Заросший высокой травой участок Мэкона был обнесен кованой железной оградой высотой по пояс — такими оградами в Гэтлине обносили только самые лучшие участки. Иногда ограды красили в нарядный белый цвет. Калитка распахнулась, и мы прошли внутрь. Атмосфера здесь царила совершенно особенная, но ведь и сам Мэкон не был простым смертным, так что ничего удивительного.
Под черным навесом с одной стороны от резного гроба из черного дерева собрались члены семьи Лены: бабушка, тетя Дель, дядя Барклай, Рис, Райан и мать Мэкона, Арелия. С другой стороны, на приличном расстоянии от навеса и гроба, плечом к плечу стояли мужчины и женщины в длинных черных плащах. Несмотря на проливной дождь, все они оставались абсолютно сухими. Картина напоминала венчание в церкви: с одной стороны от прохода выстроились родственники невесты, с другой — жениха, и смотрят друг на друга, как на заклятых врагов.

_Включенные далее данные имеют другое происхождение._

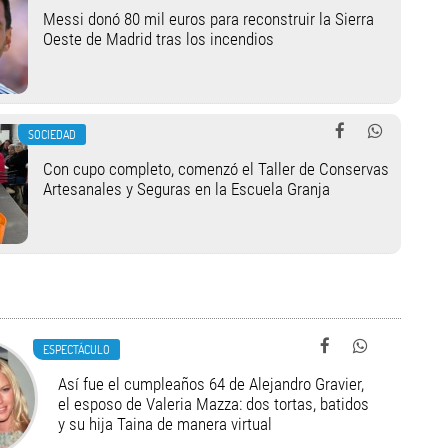
Messi donó 80 mil euros para reconstruir la Sierra
Oeste de Madrid tras los incendios
SOCIEDAD
Con cupo completo, comenzó el Taller de Conservas
Artesanales y Seguras en la Escuela Granja
ESPECTÁCULO
Así fue el cumpleaños 64 de Alejandro Gravier,
el esposo de Valeria Mazza: dos tortas, batidos
y su hija Taina de manera virtual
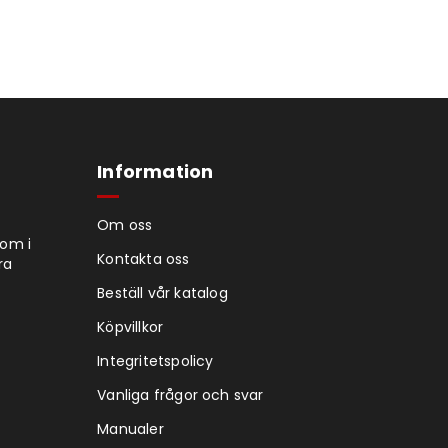
Information
Om oss
tom i
Kontakta oss
ra
Beställ vår katalog
Köpvillkor
Integritetspolicy
Vanliga frågor och svar
Manualer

У самого гроба, рядом с Леной, стоял пожилой мужчина. Мы с Эммой стали у края навеса. Эмма сжала мой локоть, извлекла из-под блузки золотой амулет, который никогда не снимала, и потерла его. Эмма не просто суеверна, она — ясновидящая. Многие поколения женщин в ее роду гадали на Таро и общались с духами умерших, поэтому у нее всегда находился оберег или кукла вуду на любой случай. Висящий у нее на шее амулет предназначался для защиты. Я принялся разглядывать инкубов. Струи дождя плавно обтекали их плечи, не оставляя следов. Надеюсь, они питаются исключительно сновидениями смертных. Инкубы обладали такой странной притягательной силой, что от них невозможно было оторвать взгляд, как будто ты попал в паутину или смотришь в глаза гипнотизирующему тебя хищнику. В темноте черный цвет их глаз был не очень заметен, и они мало чем отличались от самых обычных людей. Некоторые из них были одеты в стиле Мэкона — темные костюмы и дорогие с виду пальто. Парочка инкубов, одетых в джинсы и грубые ботинки, больше напоминала строителей, направляющихся после трудового дня в бар пропустить по кружке пива. Они стояли, засунув руки в карманы курток. Среди них была одна женщина — видимо, суккуб. Я знал об этих существах в основном из комиксов и раньше считал их бабушкиными сказками, чем-то вроде оборотней. Но теперь я понял, что ошибался: она стояла под проливным дождем и не намокала. Инкубы были полной противоположностью родственникам Лены, одетым в переливающиеся всеми цветами радуги плащи, которые словно притягивали к себе малейшие отблески света и преломляли его, от чего создавалось ощущение, что свет исходит от них самих. Я никогда не видел их в такой одежде. Все это выглядело крайне странно, особенно учитывая строгие правила соблюдения траура, особенно женщинами. Здесь, на Юге, таким вещам придают большое значение.
В центре всего этого безумия, у самого гроба, положив руку на крышку и будто держа Мэкона за руку, стояла Лена, в таком же мерцающем одеянии, как и остальные члены семьи, но на ней оно болталось, как на вешалке. Черные волосы гладко зачесаны назад и убраны в узел на затылке; ни единого фирменного локона не выбилось из прически. Казалось, она в полной прострации и плохо понимает, где находится и с какой стороны от прохода ей надо стоять.